RNA-seq

When you click on the tiled button “RNA-seq” in the Work Space of the on the start page, the following listing will appear:

_images/rna_seq1.png

RNA-seq preprocessing

SRA to FASTQ

This workflow can be used to convert SRA data files (e. g. from NGS/RNA-seq experiments) into FASTQ files. The FASTQ format is widely used by a number of tools and the geneXplain platform is among them; on the other hand, NGS data are often collected in SRA format, thus the conversion of SRA format into FASTQ format is an important function. An example of public data stored in SRA format can be found here (https://www.ncbi.nlm.nih.gov/sra?term=SRP051443) and can be uploaded directly via FTP import into the geneXplain platform. The workflow “SRA to FASTQ” can be found on the Start page, under the NGS/RNA-seq button.

_images/rna_seq2.png

To launch the workflow, follow these steps:

Step1. Open the workflow input form from the Start page.
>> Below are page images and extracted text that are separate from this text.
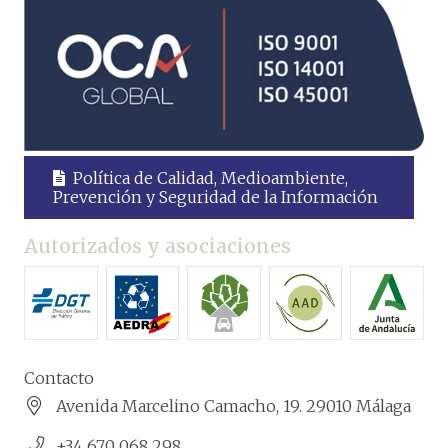
Política de Calidad, Medioambiente,
Prevención y Seguridad de la Información
Autorizados y asociaciones
Contacto
Avenida Marcelino Camacho, 19. 29010 Málaga
+34 670 068 298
It looks as shown below:

_images/rna_seq3.png

Step 2. Specify the folder with the SRA files in the field Input folder. You can drag it from your project within the tree area and drop it in the box beside the folder pictogram. Alternatively, you may click on the field (select element) and a new window will be opened, where you can select the input folder.

Example of an input folder

It contains 12 files in SRA format as shown below. Please note, this folder occupies 1.5 GB work space.

_images/image102.png

The output folder name and folder path is automatically created, but can be changed in a user-specific way.

Press [Run workflow] and wait till the workflow is completed.

Example of an output folder:

https://platform.genexplain.com/bioumlweb/#de=data/Examples/RNA-Seq%20analysis%20of%20human%20esophageal%20squamous%20cell%20carcinoma%20(ESCC),%20GSE32424,%20FASTQ%20files/Data/Fastq%20files

_images/7299fb0d9f33457de394643a9ed929ae.png

The output folder contains 12 files with the same names and now with the extension fastq. Please note, the size of the output folder is 16.6 GB.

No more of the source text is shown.